Content starts
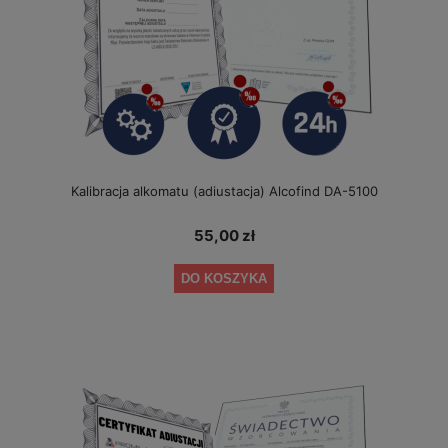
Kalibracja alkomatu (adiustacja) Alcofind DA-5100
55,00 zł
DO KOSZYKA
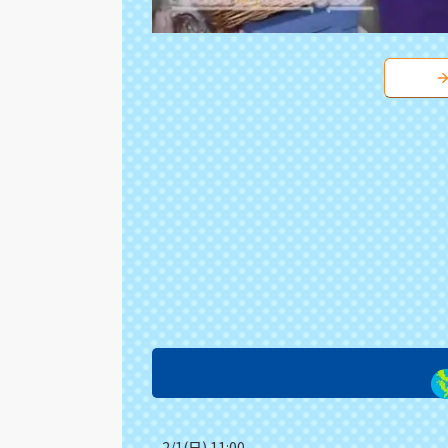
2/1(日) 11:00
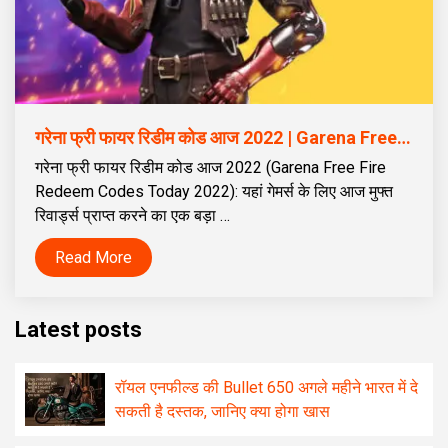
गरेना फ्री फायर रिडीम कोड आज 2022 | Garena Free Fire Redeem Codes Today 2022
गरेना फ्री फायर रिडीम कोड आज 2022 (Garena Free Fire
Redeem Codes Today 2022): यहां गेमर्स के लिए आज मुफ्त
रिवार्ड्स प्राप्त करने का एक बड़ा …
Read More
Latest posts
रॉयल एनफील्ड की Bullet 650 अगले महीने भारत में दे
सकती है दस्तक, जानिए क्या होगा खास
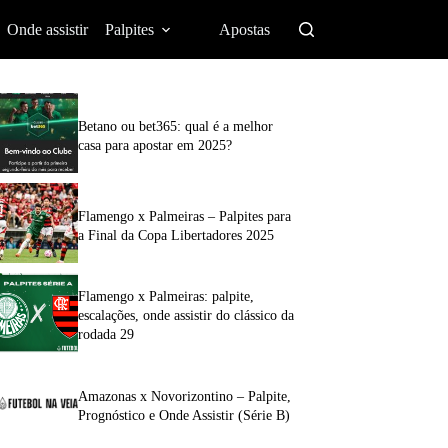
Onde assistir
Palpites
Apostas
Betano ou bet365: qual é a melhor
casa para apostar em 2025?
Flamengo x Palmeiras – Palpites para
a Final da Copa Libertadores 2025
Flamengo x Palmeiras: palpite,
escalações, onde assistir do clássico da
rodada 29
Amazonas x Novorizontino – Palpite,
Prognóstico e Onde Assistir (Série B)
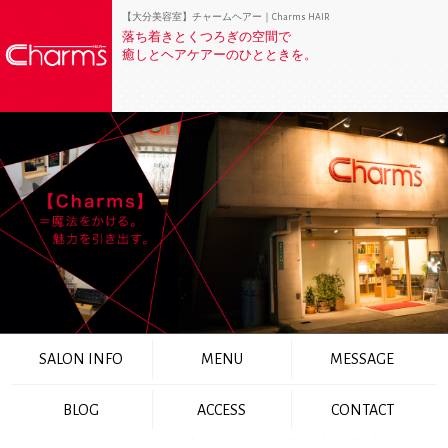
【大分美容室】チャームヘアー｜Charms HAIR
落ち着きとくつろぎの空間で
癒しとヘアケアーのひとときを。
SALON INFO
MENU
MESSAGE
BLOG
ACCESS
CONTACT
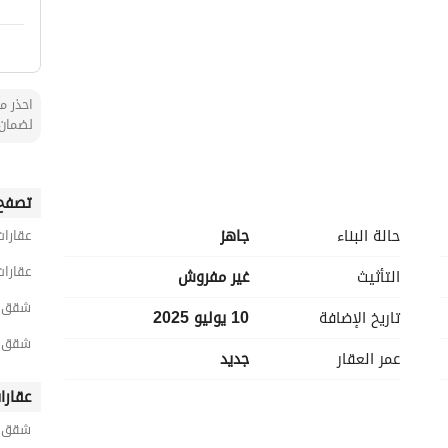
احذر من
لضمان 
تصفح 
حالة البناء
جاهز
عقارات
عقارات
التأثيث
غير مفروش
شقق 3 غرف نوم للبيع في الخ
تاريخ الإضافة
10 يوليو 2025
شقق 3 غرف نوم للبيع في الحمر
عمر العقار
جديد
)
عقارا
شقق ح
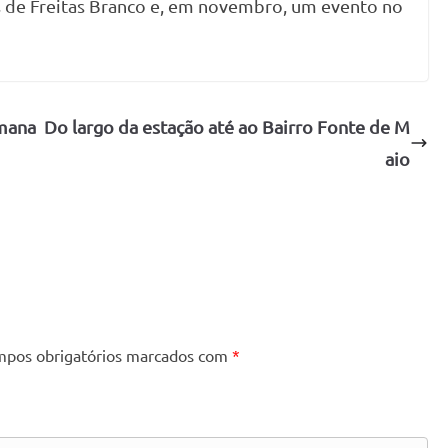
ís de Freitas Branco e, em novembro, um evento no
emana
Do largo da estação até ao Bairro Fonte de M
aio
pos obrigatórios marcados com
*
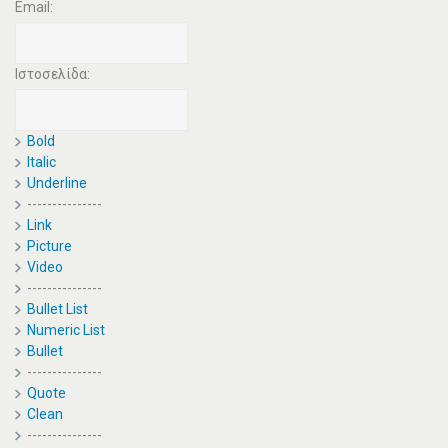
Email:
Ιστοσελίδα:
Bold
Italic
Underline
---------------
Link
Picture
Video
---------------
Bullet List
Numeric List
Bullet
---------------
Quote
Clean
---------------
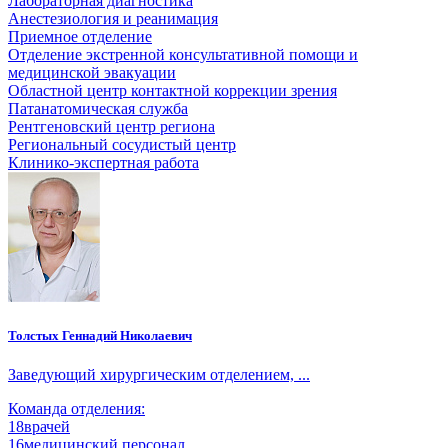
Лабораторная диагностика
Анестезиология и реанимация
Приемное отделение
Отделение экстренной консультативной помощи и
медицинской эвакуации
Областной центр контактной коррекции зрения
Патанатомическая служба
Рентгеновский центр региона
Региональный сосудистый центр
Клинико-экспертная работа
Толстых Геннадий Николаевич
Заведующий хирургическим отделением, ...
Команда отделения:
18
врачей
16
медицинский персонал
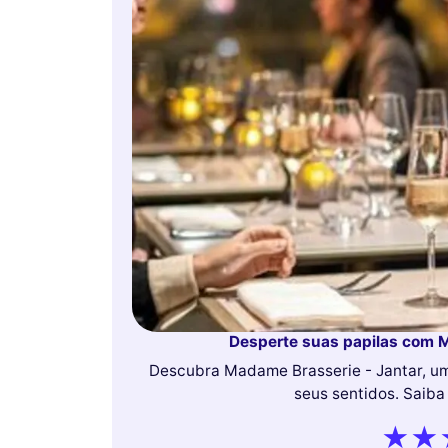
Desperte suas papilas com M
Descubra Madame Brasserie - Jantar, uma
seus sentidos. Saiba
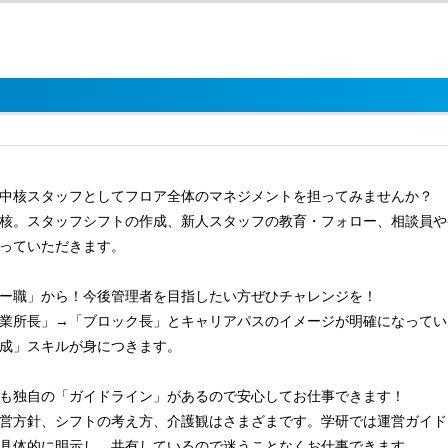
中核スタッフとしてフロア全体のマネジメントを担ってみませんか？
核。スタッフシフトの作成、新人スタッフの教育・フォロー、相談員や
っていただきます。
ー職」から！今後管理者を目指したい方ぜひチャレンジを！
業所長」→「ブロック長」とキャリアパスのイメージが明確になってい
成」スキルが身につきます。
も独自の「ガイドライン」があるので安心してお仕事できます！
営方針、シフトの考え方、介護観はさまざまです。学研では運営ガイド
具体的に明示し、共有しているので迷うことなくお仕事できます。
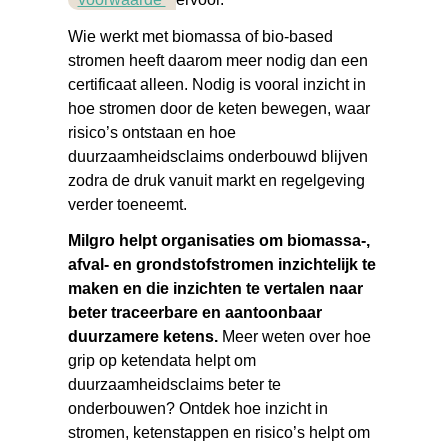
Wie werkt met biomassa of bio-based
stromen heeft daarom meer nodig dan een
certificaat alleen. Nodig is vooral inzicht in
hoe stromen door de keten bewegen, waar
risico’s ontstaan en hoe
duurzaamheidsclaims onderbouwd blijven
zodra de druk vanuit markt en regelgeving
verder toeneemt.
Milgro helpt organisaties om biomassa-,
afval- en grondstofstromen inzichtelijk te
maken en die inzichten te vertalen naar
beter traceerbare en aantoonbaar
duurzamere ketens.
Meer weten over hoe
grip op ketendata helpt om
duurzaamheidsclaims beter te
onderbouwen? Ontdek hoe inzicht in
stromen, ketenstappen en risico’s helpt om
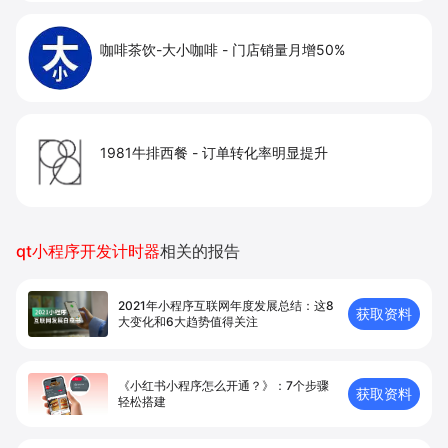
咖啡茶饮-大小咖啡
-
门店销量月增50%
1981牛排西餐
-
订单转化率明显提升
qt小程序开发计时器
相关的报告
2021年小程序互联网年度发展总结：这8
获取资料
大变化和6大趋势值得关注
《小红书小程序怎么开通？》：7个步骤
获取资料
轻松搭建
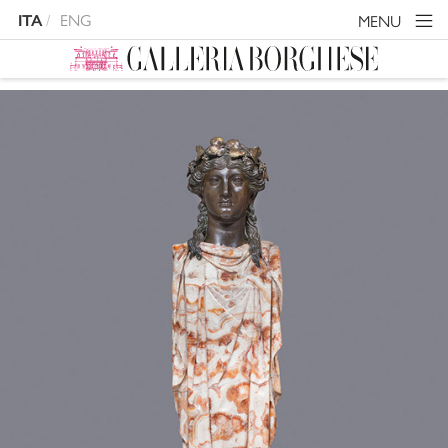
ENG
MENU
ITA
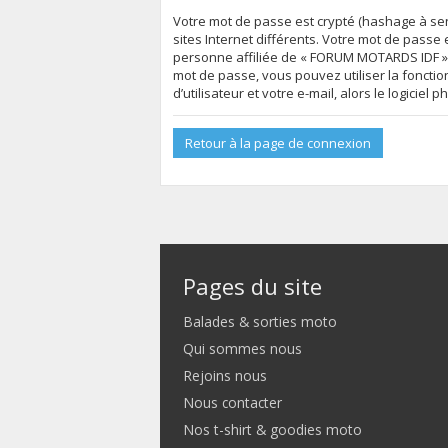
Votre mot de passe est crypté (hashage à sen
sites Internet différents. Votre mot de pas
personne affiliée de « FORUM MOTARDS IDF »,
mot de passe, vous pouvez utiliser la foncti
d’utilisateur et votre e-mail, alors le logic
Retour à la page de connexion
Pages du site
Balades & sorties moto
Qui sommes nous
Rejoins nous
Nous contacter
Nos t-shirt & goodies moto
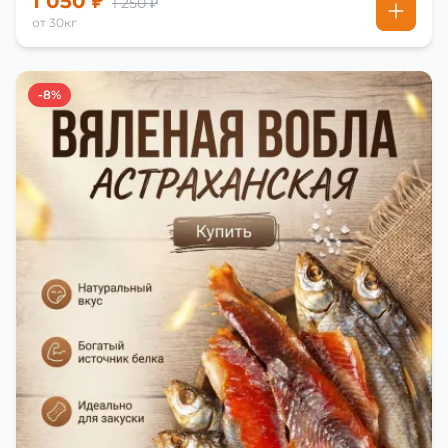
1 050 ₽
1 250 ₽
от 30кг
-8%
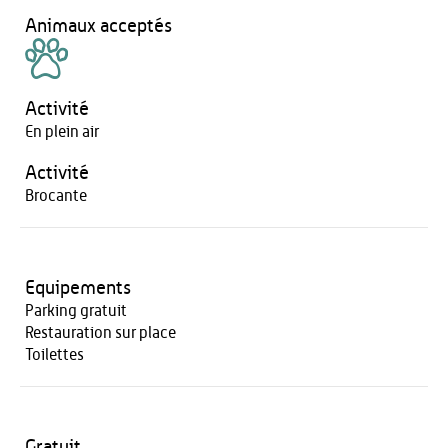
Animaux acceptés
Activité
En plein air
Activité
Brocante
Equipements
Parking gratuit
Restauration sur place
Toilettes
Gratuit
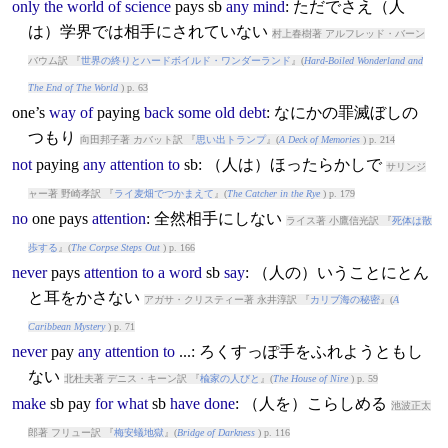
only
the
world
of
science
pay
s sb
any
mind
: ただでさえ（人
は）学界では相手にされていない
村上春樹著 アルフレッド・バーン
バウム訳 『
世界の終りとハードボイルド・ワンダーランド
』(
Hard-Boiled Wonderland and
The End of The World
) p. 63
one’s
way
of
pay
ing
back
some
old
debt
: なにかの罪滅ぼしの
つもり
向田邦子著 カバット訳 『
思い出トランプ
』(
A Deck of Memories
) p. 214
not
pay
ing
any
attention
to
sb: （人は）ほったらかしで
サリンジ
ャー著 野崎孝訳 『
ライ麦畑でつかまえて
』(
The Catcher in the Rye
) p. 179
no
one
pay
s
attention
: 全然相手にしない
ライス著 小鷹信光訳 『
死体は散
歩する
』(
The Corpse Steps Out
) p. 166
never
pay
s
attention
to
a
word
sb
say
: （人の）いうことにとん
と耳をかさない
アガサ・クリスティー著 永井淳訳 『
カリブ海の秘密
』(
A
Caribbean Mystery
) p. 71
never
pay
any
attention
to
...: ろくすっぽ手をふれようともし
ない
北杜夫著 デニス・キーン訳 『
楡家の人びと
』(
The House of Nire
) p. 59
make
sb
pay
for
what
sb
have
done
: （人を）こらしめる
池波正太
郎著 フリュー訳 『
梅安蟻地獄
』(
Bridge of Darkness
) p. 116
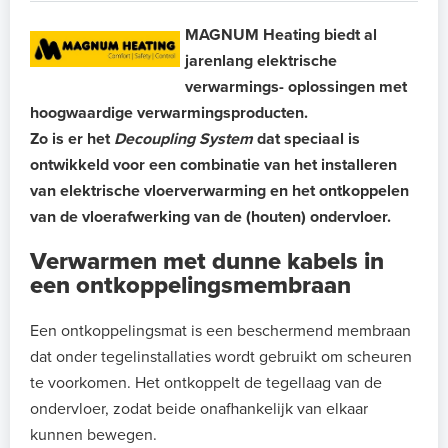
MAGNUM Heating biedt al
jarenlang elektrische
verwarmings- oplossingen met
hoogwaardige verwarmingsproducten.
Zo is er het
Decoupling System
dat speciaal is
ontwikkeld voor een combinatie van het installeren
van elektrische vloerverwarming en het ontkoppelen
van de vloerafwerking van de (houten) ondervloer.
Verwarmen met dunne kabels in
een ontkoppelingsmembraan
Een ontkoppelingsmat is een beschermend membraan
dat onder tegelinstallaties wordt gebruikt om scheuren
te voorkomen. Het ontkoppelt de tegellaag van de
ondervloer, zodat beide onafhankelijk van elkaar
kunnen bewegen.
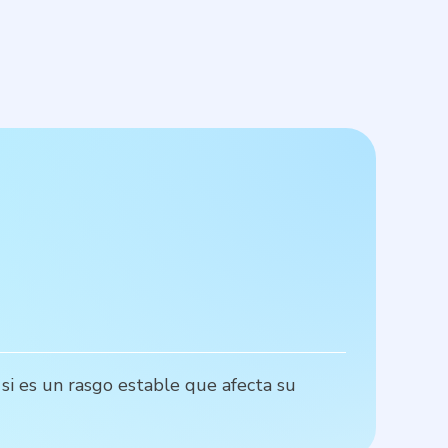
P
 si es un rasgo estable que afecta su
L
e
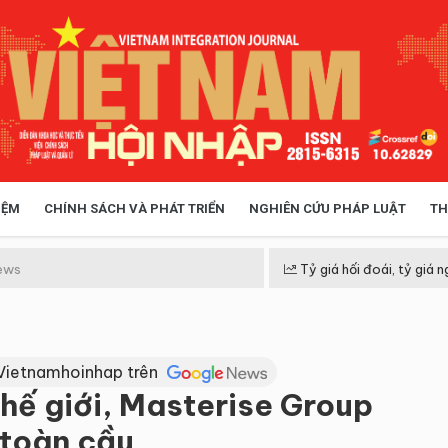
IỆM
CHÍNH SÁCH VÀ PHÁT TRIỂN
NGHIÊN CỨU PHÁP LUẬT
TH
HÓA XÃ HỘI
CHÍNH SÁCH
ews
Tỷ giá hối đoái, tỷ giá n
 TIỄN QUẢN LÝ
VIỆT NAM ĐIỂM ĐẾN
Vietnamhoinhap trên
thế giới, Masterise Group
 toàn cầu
Content ends
Assignment.
Read through the entries, then copy every line where the string "Fire" is found.

Output for this exercise.
गरेना फ्री फायर रिडीम कोड आज 2022 | Garena Free Fire Redeem Codes Today 2022
गरेना फ्री फायर रिडीम कोड आज 2022 (Garena Free Fire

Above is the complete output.